Auf die erfolgreichen Abschlusszahlen habe sich die Diskussion um die Novellierung der Handwerksordnung noch nicht durchgeschlagen, sagte Philipp. Einige Handwerkskammern hätten jedoch für das erste Halbjahr 2004 bereits starke Einbrüche bei den Anmeldungen zu den Meisterlehrgängen gemeldet. Da ein berufsbegleitender Meisterkurs rund zwei Jahre dauere, würden die tatsächlichen Auswirkungen der seit Anfang dieses Jahres veränderten Gesetzeslage erst frühestens Ende 2004 zu spüren sein. Der ZDH-Präsident befürchtet mit dem Rückgang an Meistern eine "Dequalifizierungs-Spirale": Indem die Bundesregierung die Qualifikationsanforderungen zurückschraube, werde auch allmählich das Leistungsniveau in der beruflichen Praxis sinken.

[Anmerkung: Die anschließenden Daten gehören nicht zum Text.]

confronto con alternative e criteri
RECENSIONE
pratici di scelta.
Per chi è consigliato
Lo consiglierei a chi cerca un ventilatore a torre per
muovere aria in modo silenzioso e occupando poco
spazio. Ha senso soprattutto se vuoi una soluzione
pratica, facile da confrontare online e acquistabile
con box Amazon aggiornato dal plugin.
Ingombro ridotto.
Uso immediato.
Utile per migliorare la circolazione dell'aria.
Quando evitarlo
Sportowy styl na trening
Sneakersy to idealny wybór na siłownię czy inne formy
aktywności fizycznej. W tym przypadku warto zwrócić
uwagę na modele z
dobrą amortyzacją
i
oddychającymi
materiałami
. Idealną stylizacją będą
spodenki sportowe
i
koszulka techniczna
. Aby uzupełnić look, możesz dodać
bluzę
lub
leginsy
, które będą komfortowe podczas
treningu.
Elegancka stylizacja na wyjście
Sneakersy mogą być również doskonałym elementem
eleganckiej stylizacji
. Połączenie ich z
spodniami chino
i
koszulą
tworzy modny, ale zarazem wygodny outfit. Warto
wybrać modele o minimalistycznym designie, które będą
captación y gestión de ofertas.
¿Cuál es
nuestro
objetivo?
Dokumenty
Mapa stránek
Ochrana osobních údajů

Die deutsche Wertarbeit im Handwerk wird bei den Verbrauchern auch in der EU und Übersee geschätzt. Ein in Deutschland erworbener Gesellen- oder gar ein Meisterbrief ist ein Gütesiegel und ein Garant für gute Jobs im Ausland. Selbst Auswanderer nach USA, Kanada und Australien profitieren davon.

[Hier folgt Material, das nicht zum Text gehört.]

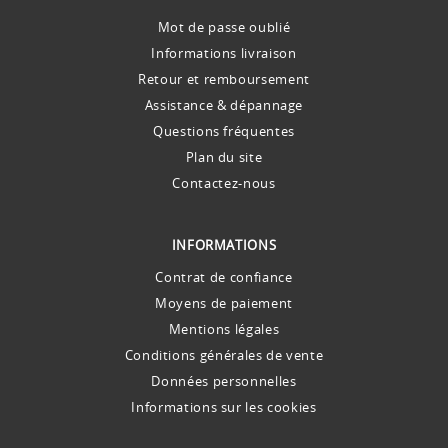
Mot de passe oublié
Informations livraison
Retour et remboursement
Assistance & dépannage
Questions fréquentes
Plan du site
Contactez-nous
INFORMATIONS
Contrat de confiance
Moyens de paiement
Mentions légales
Conditions générales de vente
Données personnelles
Informations sur les cookies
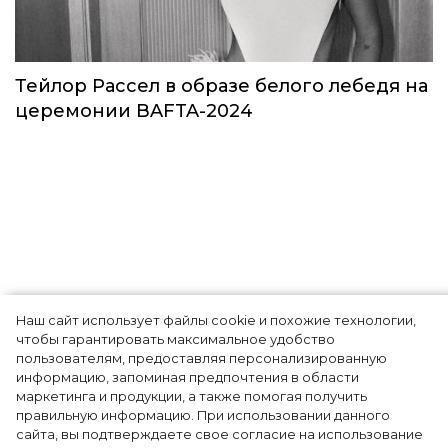
Звезды в космосе: как на самом деле
прошло путешествие Кэти Пэрри
Звёзды
Наш сайт использует файлы cookie и похожие технологии,
чтобы гарантировать максимальное удобство
пользователям, предоставляя персонализированную
информацию, запоминая предпочтения в области
Тейлор Рассел в образе белого лебедя на
маркетинга и продукции, а также помогая получить
церемонии BAFTA-2024
правильную информацию. При использовании данного
сайта, вы подтверждаете свое согласие на использование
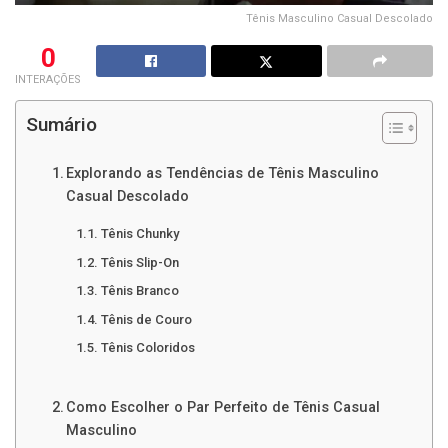
Tênis Masculino Casual Descolado
0
INTERAÇÕES
Sumário
Explorando as Tendências de Tênis Masculino
Casual Descolado
Tênis Chunky
Tênis Slip-On
Tênis Branco
Tênis de Couro
Tênis Coloridos
Como Escolher o Par Perfeito de Tênis Casual
Masculino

Die Ausbildung im deutschen Handwerk ist international hoch angesehen. Daher ist es nicht selten, dass Ausländer ihre Schulung in Deutschland absolvieren. Als ein gutes Beispiel gilt der 19-jährige Tischlerlehrling Allen Shultz aus den USA. "Ich bin heilfroh, dass ich hier meine Tischlerausbildung machen kann", sagt Allen Shultz. "Das deutsche System, in dem man gleichzeitig im Betrieb und in der Schule lernt, ist besser." Der junge Texaner hatte nach einem so genannten Berufsgrundbildungsjahr Holz im Jahr 2003 seine Tischlerausbildung bei der Bromer Bauelemente Montage GmbH sowie parallel in der Berufsschule und im Berufsbildungszentrum der Handwerkskammer Lüneburg-Stade gestartet. .

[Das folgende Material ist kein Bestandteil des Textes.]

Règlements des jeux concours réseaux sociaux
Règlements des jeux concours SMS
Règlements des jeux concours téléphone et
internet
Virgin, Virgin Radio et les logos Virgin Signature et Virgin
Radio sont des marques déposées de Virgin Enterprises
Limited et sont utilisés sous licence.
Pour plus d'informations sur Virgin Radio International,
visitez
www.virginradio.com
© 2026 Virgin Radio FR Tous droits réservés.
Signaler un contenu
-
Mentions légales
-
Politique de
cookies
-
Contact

Das duale System genießt selbst in den USA ein sehr hohes Ansehen, weiß Allen: "Dort stehen mir mit einem deutschen Gesellenbrief alle Türen offen." In den USA müsse man sich entscheiden: Ausbildung ausschließlich im Betrieb oder in der Schule. Nachteil der Ausbildung ausschließlich im Betrieb sei , dass die Praxis nicht alle für den Beruf erforderlichen Kenntnisse vermittelt. Bei der ausschließlichen Ausbildung in der Schule fehlt dagegen der Praxisbezug gänzlich. Außerdem sei die Schule fast unerschwinglich. "Je nach Bundesstaat ist man in den USA für eine Tischlerausbildung zwischen 20.000 und 40.000 Euro pro Semester los", sagt Schultz. Solche Beträge fallen nach Angaben des ZDH noch nicht einmal über die gesamte Dauer der deutschen Meisterausbildung an - auch Dank der neuen Regelungen zum Meister-BAFöG! Ein weiterer Vorteil des deutschen Systems ist für Allen: Als Lehrling bekommt er derzeit sogar eine Ausbildungsvergütung von rund 400 Euro im Monat.
Joe F. Bodenstein
Der Autor ist freier Journalist in Bonn und Berlin.